EXCLUSIVE // Stream Straya’s wildly imaginative sophomore release ‘Sobereyed’

pt1straya68It’s been a slow start to the year for us (maybe even for math in general?) so, naturally, we’ve been looking for a record to sweep us off our toes. Something to push our lethargic minds back into gear. Lo, what a beautiful morning it was when Straya‘s Sobereyed landed in our inbox. This sophomore release from the Minnesota quartet is innovating, challenging and indisputably imaginative; and we are proud to be streaming it in full this week on Feck.

Anyone approaching this epic must be armed with patience. Sobereyed is a long record. At times it might even be a difficult record. Some of these cuts are dense, pithy, and drawn out; involving copious experimentation with sound and space. If you’re eagerly awaiting your dose of punchy math toons, you are going to have to earn them. And this is where Sobereyed is at its most rewarding. Much like the ambient, drone and post rock genres, endurance is the key here, as part of what makes this such an enjoyable experience is surviving the journey.
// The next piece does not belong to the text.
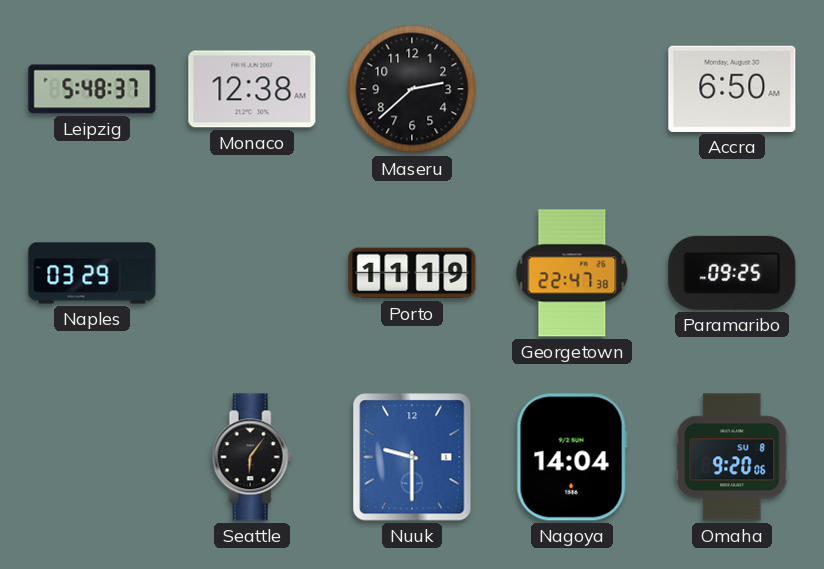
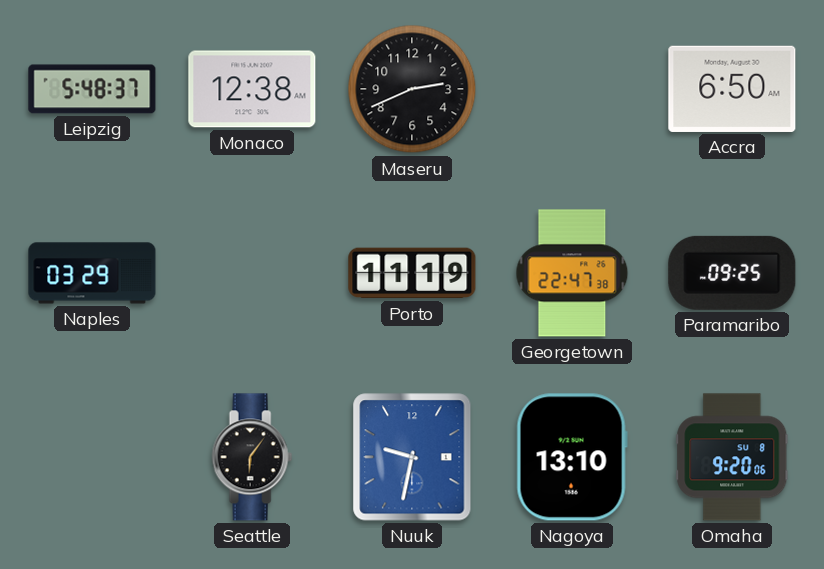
Maseru: 2:38 -> 2:41
Nuuk: 9:30 -> 9:32
Nagoya: 14:04 -> 13:10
Math rock aficionados may be quick to liken this to bands like Dilute and Pretend. Here, however, Straya have done something much more texturally complex. The band have pick-and-mixed using the entire music realm, combining (among many others) electronica, Sunn-O))))-style drones, jazz, sludge, black metal, post-metal, hell there’s even readings from Kafka’s ‘Before the Law‘. It is an eclectic and undoubtedly bulky record, however it is not clunky or poorly zip-locked together; the band gently fuse the defining motifs of these movements and genres and produce a seamless weave. Suffice it to say that you will be conjuring up a wider array of emotions than those implicit in the flowers adorning the album’s cover.

To call this a math rock album is an understatement. Sobereyed is a lengthy piece that explores 21st century sound as we know it. So ambitious in its mission, so rewarding in its outcomes.